Thank you all for your input and advice on this drummer situation. As for my not likeing this drummer...we have a past..when he drumed for my hubbies band like 11ish years ago...he had a drinking problem then. And I did then and do now have alot to do with the band I do bookings and such for them then and now. And back then I had to tear down that dang drum set every gig because he was to drunk to do so. Now I did not ask for him to kicked out of the band...but the other members were also tired of it. This guy has no license no car and no job, I had to pick him up for every gig and take him home 1hour away. I have never and honest would never make my husband choose between myself and music...he breathes music and I know that. I guess I just wanted him to stand up for myself and his family. Thank you all ....I am listening...for sure


----------



## Rosy Stevens (Feb 11, 2013)

Rosy Stevens said:


> Thank you all for your input and advice on this drummer situation. As for my not likeing this drummer...we have a past..when he drumed for my hubbies band like 11ish years ago...he had a drinking problem then. And I did then and do now have alot to do with the band I do bookings and such for them then and now. And back then I had to tear down that dang drum set every gig because he was to drunk to do so. Now I did not ask for him to kicked out of the band...but the other members were also tired of it. This guy has no license no car and no job, I had to pick him up for every gig and take him home 1hour away. I have never and honest would never make my husband choose between myself and music...he breathes music and I know that. I guess I just wanted him to stand up for myself and his family. Thank you all ....I am listening...for sure


----------



## Chris Taylor (Jul 22, 2010)

Rosy Stevens said:


> Thank you all for your input and advice on this drummer situation. As for my not likeing this drummer...we have a past..when he drumed for my hubbies band like 11ish years ago...he had a drinking problem then. And I did then and do now have alot to do with the band I do bookings and such for them then and now. And back then I had to tear down that dang drum set every gig because he was to drunk to do so. Now I did not ask for him to kicked out of the band...but the other members were also tired of it. This guy has no license no car and no job, I had to pick him up for every gig and take him home 1hour away. I have never and honest would never make my husband choose between myself and music...he breathes music and I know that. I guess I just wanted him to stand up for myself and his family. Thank you all ....I am listening...for sure


This sort of makes a difference. While you don't play an instrument, you ARE part of the band. But you only get TWO votes about who is or isn't in the band.

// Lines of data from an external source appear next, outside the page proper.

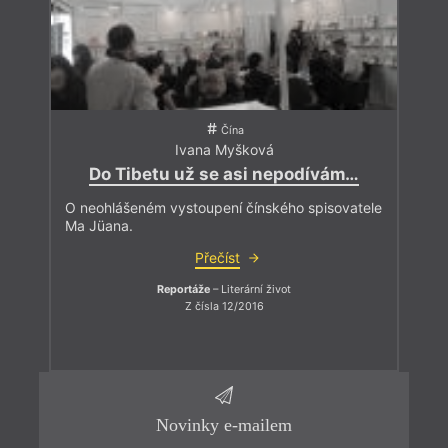
Čína
Ivana Myšková
Do Tibetu už se asi nepodívám…
O neohlášeném vystoupení čínského spisovatele
Ma Jüana.
Přečíst
Reportáže
– Literární život
Z čísla 12/2016
Novinky e-mailem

The first is your opinion as to whether the drummer should be in the band. That's one vote.

The other vote is whether YOU want to be part of it. You can show your displeasure by either (a) not supporting the drummer (rides, breaking down his kit) or (b) stopping all involvement with the band yourself.


----------



## sinnister (Dec 5, 2010)

At a certain age you have to grow up and be a man.

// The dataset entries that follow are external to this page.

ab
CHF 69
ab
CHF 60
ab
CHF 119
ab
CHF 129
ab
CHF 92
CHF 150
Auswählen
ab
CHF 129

This "band" stuff got in the way of your childrens (and your) safety.

Just not right.


----------



## TOMTEFAR (Feb 23, 2013)

This is a tricky one.

I think your H acted week with the drummer in your house. I guess he had conflicting emotions about it but he should have kicked the drummer way earlier.

However, I don't think you could demand the drummer not being part of the band. There are more players in the band and it seems your H stated to the band that he didn't want the drummer there but got voted down. Not much you or he can do except him quitting the band and I think that that is a bit much to demand of him.

If I where you I would go listen to you H's band anyway and just never accnokwledge the drummer at all.


----------



## CanadianGuy (Jun 17, 2012)

"What do you call a guy who hangs out with a bunch of musicians?"

"A drummer"

Dadump/ Tshhhh 

There is so many more. 

I would make it clear to your husband that if he wants anymore friends to come and stay he needs to have a conversation with you about it before they are invited. That's respect. 

Personally I have strict boundaries around substance abusing musicians. I won't tolerate it. Been there done that. At the end of the day they become dead weight and very unreliable. 

As far as your vote goes for who is in the band. I suggest asking your husband what his personal policies are regarding substance abusing musicians. Everyone likes to have a drink once and awhile and thats cool and I'm not saying that no one should have a drink but..... Why musicians think it's cool to drink "on the job" I'll never know. Name another job you can go to drunk. How good of a time keeper is that drummer going to be if he's drunk of his as* all the time at gigs? Drumming and the back beat is the foundation of rock and roll. The drums are super important. I'm rambling.lol.


----------